Hydrogen is a small molecule that tends to leak easily in the form of gas and can sometimes reach places where its presence might be dangerous. It is thus easier to transport and store hydrogen in its liquid form. However, this requires 'cryogenic' cooling to minus 253°C during the whole process to avoid evaporation. This implies that the tanks will be large and heavy and therefore the plane's weight must necessarily be reduced. This also means that hydrogen-powered aircraft are more appropriate to replace commuter, regional, short- or medium-range aircraft as opposed to longer haul international flights.

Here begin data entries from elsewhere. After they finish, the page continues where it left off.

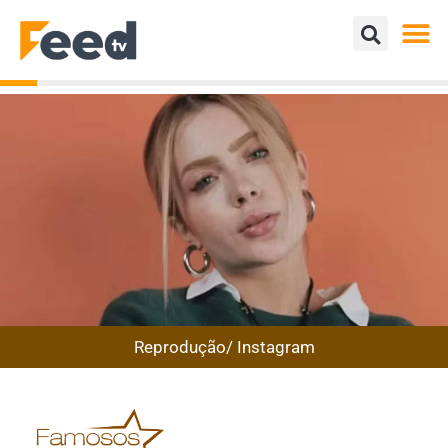
Reprodução/ Instagram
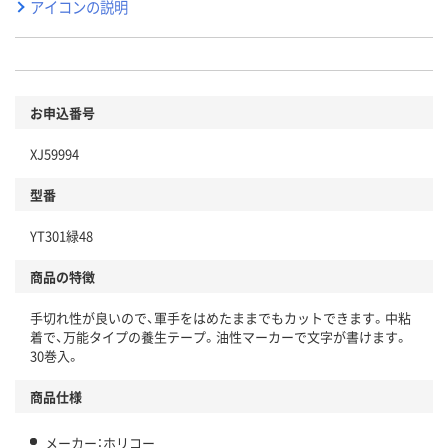
アイコンの説明
お申込番号
XJ59994
型番
YT301緑48
商品の特徴
手切れ性が良いので、軍手をはめたままでもカットできます。中粘
着で、万能タイプの養生テープ。油性マーカーで文字が書けます。
30巻入。
商品仕様
メーカー：ホリコー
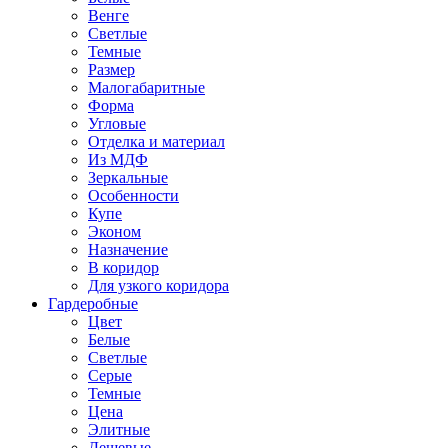
Венге
Светлые
Темные
Размер
Малогабаритные
Форма
Угловые
Отделка и материал
Из МДФ
Зеркальные
Особенности
Купе
Эконом
Назначение
В коридор
Для узкого коридора
Гардеробные
Цвет
Белые
Светлые
Серые
Темные
Цена
Элитные
Дешевые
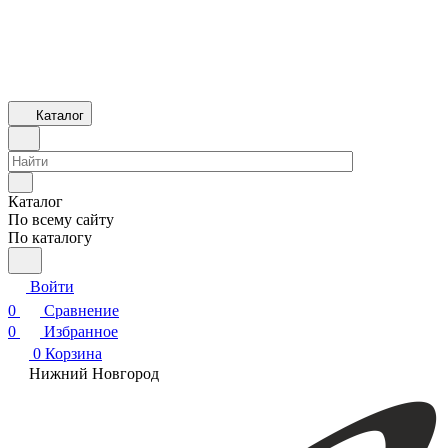
Каталог
Каталог
По всему сайту
По каталогу
Войти
0
Сравнение
0
Избранное
0
Корзина
Нижний Новгород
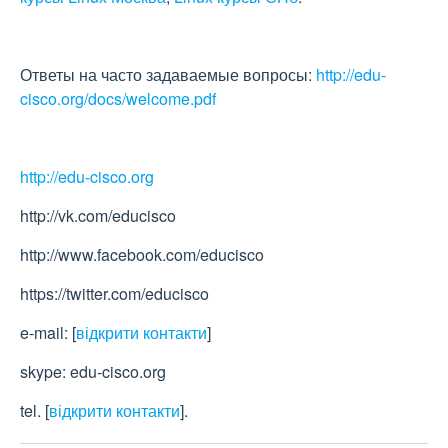
Ответы на часто задаваемые вопросы:
http://edu-
cisco.org/docs/welcome.pdf
http://edu-cisco.org
http://vk.com/educisco
http://www.facebook.com/educisco
https://twitter.com/educisco
e-mail:
[
відкрити контакти
]
skype: edu-cisco.org
tel.
[
відкрити контакти
]
.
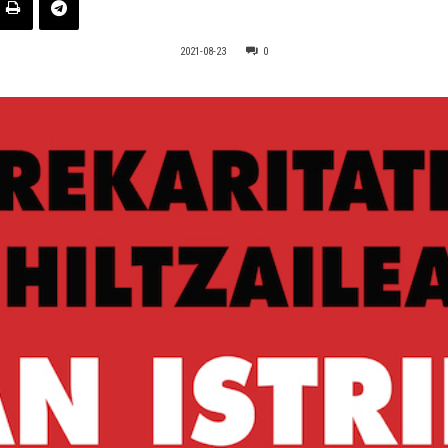
2021-08-23
0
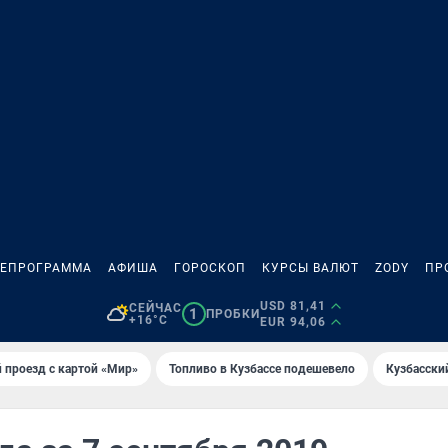
ЛЕПРОГРАММА
АФИША
ГОРОСКОП
КУРСЫ ВАЛЮТ
ZODY
ПР
USD 81,41
СЕЙЧАС
1
ПРОБКИ
+16°C
EUR 94,06
 проезд с картой «Мир»
Топливо в Кузбассе подешевело
Кузбасски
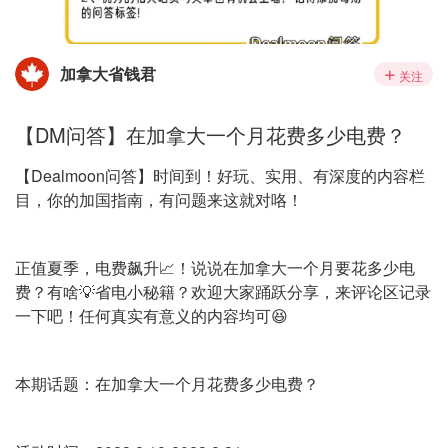
加拿大省钱君
关注
【DM问答】在加拿大一个月花费多少电费？
【Dealmoon问答】时间到！好玩、实用、有深度的内容栏
目，你的加国指南，有问题来这就对咯！
正值夏季，电费飙升📈！说说在加拿大一个月要花多少电
费？有啥💡省电小秘籍？欢迎大家踊跃分享，来评论区记录
一下吧！任何真实有意义的内容均可😆
本期话题：在加拿大一个月花费多少电费？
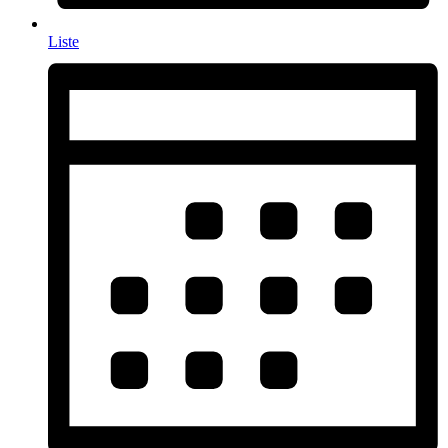
Liste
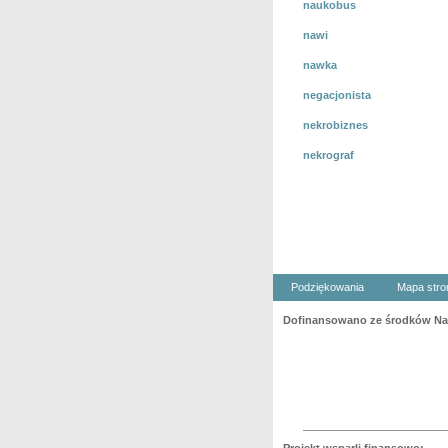
naukobus
nawi
nawka
negacjonista
nekrobiznes
nekrograf
Podziękowania
Mapa stro
Dofinansowano ze środków Nar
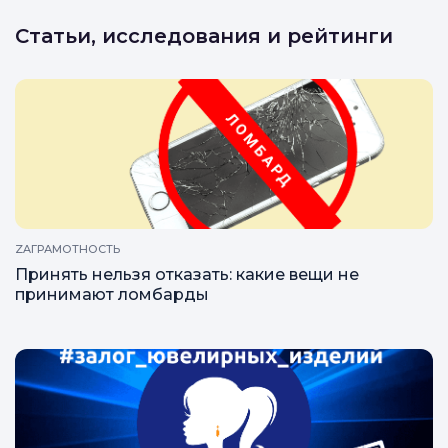
Статьи, исследования и рейтинги
ZAГРАМОТНОСТЬ
Принять нельзя отказать: какие вещи не
принимают ломбарды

Additionally, currently designed wings, where the kerosene tanks are currently located, will be too thin to accommodate heavy hydrogen tanks. The structure and design of the aircraft will therefore have to be rethought. The most likely option at this moment is to locate the hydrogen tanks in the upper part of the aircraft, on top of the fuselage or at the tail of the plane.
Challenges for the regular use of hydrogen in aviation are not negligible but not insurmountable. Given its positive impact on climate change, hydrogen has the potential to be part of future propulsion technologies. It is even expected that the first regional aircraft could be ready for commercial use within 10 to 15 years. At the same time, green hydrogen in aviation remains disruptive and will require significant research and development, investment and a stable regulatory and legal framework.

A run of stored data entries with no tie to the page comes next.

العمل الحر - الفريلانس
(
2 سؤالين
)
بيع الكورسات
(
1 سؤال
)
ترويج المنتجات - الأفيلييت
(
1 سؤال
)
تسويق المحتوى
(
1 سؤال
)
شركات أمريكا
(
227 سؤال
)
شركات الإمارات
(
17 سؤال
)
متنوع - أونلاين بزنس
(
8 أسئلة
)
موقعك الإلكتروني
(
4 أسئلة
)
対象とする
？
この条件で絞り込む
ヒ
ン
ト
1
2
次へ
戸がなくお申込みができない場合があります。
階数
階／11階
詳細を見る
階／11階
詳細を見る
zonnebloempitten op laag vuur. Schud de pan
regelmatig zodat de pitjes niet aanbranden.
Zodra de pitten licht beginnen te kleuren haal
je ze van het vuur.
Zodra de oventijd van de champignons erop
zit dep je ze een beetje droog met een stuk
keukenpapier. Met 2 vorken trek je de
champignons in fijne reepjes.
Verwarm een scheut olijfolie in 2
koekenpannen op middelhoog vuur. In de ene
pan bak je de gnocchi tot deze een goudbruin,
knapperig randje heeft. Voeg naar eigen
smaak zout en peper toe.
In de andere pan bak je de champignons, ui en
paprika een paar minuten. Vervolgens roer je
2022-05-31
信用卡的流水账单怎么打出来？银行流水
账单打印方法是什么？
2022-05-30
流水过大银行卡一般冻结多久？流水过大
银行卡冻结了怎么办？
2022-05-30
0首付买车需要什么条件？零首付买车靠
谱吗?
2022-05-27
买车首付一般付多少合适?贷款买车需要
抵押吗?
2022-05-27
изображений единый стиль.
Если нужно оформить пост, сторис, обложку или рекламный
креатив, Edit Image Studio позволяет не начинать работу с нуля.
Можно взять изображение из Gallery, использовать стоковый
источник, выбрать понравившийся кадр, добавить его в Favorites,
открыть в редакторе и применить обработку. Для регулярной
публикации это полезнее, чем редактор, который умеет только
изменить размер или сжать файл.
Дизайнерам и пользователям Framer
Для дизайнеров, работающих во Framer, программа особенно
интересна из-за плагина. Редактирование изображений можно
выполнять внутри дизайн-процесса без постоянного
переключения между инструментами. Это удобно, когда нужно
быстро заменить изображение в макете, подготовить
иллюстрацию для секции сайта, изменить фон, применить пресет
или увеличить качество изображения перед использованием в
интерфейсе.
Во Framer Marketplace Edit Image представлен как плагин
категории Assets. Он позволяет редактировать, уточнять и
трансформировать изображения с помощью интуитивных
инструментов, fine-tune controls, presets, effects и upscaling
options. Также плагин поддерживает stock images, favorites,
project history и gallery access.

In this respect, the European Union seems willing to support its commercial deployment. It is offering a potential funding for research and development within the framework of its Horizon Europe programme. With Clean Hydrogen and Clean Aviation Europe has made significant investment available, and now the UK Aerospace Technology Institute in 2021/22 is about to advance significant funding to bring the technology building blocks forward.
By acting now, the next generation of more environmentally friendly, efficient and hydrogen-powered aircraft could be ready for introduction in the 2030s. In the meantime, more sustainable fuel-sources such as SAF-blended kerosene should be encouraged to cut CO2 emissions as soon as possible.